:: Work required ::
Scan the records for "care". Show the matching lines.

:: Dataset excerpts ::
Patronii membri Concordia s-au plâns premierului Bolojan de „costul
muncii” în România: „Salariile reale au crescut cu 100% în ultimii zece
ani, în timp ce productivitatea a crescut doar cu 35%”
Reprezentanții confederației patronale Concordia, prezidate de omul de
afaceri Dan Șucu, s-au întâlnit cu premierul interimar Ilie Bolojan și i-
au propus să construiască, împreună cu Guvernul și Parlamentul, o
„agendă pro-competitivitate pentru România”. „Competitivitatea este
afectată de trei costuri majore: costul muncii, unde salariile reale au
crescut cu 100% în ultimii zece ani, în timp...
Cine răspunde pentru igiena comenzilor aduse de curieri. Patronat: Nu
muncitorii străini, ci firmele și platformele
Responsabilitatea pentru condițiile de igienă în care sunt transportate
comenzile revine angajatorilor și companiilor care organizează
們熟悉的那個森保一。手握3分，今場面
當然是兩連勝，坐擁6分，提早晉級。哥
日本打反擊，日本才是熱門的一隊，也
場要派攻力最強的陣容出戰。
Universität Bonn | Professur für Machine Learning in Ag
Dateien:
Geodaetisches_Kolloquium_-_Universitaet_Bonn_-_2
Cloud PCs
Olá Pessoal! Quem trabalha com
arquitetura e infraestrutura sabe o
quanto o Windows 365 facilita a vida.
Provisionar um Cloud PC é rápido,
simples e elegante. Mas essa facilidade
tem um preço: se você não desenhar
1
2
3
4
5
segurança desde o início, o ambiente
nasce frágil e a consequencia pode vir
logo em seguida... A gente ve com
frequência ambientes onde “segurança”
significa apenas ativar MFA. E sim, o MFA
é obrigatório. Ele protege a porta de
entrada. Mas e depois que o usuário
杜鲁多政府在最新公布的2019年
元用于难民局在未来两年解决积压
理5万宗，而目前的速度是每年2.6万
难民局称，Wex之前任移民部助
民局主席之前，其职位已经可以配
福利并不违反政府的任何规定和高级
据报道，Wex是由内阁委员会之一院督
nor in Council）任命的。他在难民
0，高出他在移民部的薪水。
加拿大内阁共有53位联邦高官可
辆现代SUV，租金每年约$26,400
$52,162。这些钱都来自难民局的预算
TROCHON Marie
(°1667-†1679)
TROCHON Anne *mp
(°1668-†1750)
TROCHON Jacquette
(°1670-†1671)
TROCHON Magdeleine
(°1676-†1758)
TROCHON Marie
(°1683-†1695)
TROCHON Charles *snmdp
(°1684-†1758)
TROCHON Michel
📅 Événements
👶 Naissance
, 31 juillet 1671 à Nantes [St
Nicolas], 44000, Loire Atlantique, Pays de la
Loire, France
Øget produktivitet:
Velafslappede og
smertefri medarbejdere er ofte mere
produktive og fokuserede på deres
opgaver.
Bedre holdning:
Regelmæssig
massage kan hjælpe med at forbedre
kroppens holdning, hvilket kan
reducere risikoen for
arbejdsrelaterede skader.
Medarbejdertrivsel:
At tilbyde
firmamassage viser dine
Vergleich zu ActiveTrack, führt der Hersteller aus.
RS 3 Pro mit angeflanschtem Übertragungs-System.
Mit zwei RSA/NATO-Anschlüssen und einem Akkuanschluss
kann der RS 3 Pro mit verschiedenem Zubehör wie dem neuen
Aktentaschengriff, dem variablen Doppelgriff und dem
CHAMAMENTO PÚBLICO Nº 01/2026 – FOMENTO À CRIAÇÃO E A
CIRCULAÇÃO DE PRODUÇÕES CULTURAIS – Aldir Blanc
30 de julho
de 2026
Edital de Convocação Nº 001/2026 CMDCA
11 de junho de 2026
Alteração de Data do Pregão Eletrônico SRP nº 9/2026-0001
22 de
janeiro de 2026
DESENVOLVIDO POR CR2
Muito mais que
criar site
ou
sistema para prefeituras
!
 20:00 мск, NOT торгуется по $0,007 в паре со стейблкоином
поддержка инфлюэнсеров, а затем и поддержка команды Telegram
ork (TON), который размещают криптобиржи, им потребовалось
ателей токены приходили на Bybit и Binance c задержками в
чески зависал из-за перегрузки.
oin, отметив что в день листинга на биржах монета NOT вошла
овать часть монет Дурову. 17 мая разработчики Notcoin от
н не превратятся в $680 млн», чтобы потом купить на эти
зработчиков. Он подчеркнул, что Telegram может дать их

:: Response for this exercise ::
Responsabilitatea pentru condițiile de igienă în care sunt transportate
comenzile revine angajatorilor și companiilor care organizează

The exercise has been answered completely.